My friend, the social anthropologist PTW (Paul) Baxter, who has died aged 89, made a significant contribution to western understanding of the Oromo peoples of northern Kenya and Ethiopia and championed their culture, which was frequently denigrated by colonial and local elites.
His work on the plight of the Ethiopian Oromo became a standard text in Oromo studies and a rallying point for the Oromo cause. Paul was not always comfortable with the praise he received as a result, and was often self-deprecating, describing himself as the world’s most unpublished anthropologist. That was a harsh judgment, since a complete list of his output is respectably long. He also made a wider contribution by editing the journal Africa and sitting on the Royal African Society board.
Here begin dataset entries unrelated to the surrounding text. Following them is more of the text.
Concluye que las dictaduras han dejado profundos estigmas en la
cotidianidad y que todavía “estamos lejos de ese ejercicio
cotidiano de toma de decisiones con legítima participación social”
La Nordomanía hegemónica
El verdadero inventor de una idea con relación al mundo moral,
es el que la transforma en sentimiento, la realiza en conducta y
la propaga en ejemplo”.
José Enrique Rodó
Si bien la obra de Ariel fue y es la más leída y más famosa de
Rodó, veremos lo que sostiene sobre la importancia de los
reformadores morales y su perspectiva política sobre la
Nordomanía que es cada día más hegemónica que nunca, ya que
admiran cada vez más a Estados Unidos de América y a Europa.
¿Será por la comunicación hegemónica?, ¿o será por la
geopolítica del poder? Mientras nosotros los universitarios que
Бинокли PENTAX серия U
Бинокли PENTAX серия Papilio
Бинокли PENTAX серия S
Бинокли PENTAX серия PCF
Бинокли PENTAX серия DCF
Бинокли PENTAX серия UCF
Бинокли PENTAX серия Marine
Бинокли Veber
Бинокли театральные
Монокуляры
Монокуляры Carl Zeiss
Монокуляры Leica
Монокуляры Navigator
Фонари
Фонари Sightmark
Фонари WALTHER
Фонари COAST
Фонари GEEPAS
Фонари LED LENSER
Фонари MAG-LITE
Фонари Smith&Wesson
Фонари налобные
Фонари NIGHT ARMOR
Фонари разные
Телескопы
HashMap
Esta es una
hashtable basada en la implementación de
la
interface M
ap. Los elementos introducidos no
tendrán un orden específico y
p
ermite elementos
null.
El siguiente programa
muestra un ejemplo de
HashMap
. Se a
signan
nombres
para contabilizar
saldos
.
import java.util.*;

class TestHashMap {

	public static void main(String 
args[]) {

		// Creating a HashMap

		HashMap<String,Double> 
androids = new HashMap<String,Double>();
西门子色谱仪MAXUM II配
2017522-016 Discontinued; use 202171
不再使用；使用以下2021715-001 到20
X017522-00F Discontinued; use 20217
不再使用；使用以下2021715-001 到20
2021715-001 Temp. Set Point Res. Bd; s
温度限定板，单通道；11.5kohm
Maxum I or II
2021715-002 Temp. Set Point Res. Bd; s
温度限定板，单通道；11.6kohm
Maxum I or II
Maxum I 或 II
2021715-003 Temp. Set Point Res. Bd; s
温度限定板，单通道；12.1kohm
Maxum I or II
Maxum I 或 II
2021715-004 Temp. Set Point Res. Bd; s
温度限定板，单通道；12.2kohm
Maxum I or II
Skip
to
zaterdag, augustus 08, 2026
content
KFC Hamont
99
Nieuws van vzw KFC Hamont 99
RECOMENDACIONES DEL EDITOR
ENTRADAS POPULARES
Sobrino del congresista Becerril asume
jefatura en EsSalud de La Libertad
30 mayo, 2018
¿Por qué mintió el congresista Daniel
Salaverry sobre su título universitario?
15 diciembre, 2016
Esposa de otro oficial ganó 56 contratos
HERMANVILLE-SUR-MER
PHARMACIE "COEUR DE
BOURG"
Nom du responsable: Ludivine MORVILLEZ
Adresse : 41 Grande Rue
Born in Leamington Spa – his father was a primary school headteacher in the town – Paul attended Warwick school. Academic ambitions were put aside when he joined the commandos in 1943, serving in the Netherlands and occupied Germany. He married Pat, whom he had met at school, in 1944, and after the war went to Downing College, Cambridge, studying English under FR Leavis before switching to anthropology.
On graduation he moved to Oxford, where anthropology under EE Evans-Pritchard was flourishing. Field research on the pastoral Borana people in northern Kenya followed for two years, accompanied by Pat and their son, Timothy. He gained his DPhil in 1954 and more fieldwork followed among the Kiga of Uganda.
With UK jobs scarce, he took a position at the University College of Ghana. This was a happy time for the family, who found Ghana delightful. Returning to the UK in 1960, he was offered a one-year lectureship at the University of Manchester by the sociology and social anthropology head, Max Gluckman, after a recommendation by Evans-Pritchard. He then spent two years at the University College of Swansea (now Swansea University) before returning permanently to the University of Manchester. Over the next 26 years Paul contributed significantly to anthropological studies and to Oromo research, spending 12 months among the Arssi Oromo of Ethiopia before retiring in 1989.
Paul was never interested in winning academic prizes; instead his focus was on helping people. Generations of students, both at home and overseas, benefited from friendship and, often, a warm welcome in his home.
Paul’s life was touched by sadness, particularly Timothy’s death from multiple sclerosis in 2005, but he took great pleasure in his family. He is survived by Pat, their son Adam, four grandchildren and three great-grandchildren.